▶ INPUT MATERIAL:
**********

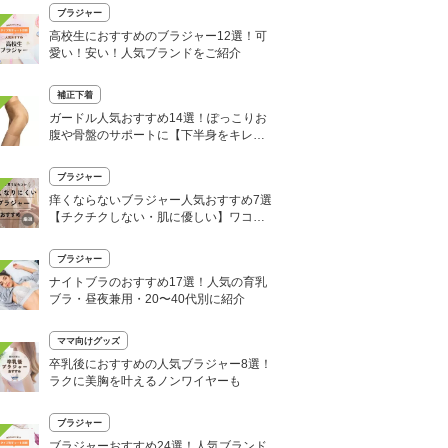
ブラジャー
高校生におすすめのブラジャー12選！可
愛い！安い！人気ブランドをご紹介
補正下着
ガードル人気おすすめ14選！ぽっこりお
腹や骨盤のサポートに【下半身をキレイ
に！】
ブラジャー
痒くならないブラジャー人気おすすめ7選
【チクチクしない・肌に優しい】ワコー
ルやトリンプも
ブラジャー
ナイトブラのおすすめ17選！人気の育乳
ブラ・昼夜兼用・20〜40代別に紹介
ママ向けグッズ
卒乳後におすすめの人気ブラジャー8選！
ラクに美胸を叶えるノンワイヤーも
ブラジャー
ブラジャーおすすめ24選！人気ブランド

**********

▶ INSTRUCTIONS TO FOLLOW: Transcribe exactly, and only, the lines from the one bearing "ガードル人気おすすめ14選！ぽっこりお" through the last line of the entries, counting both.

▶ OUTPUT OF THE EXERCISE:
ガードル人気おすすめ14選！ぽっこりお
腹や骨盤のサポートに【下半身をキレイ
に！】
ブラジャー
痒くならないブラジャー人気おすすめ7選
【チクチクしない・肌に優しい】ワコー
ルやトリンプも
ブラジャー
ナイトブラのおすすめ17選！人気の育乳
ブラ・昼夜兼用・20〜40代別に紹介
ママ向けグッズ
卒乳後におすすめの人気ブラジャー8選！
ラクに美胸を叶えるノンワイヤーも
ブラジャー
ブラジャーおすすめ24選！人気ブランド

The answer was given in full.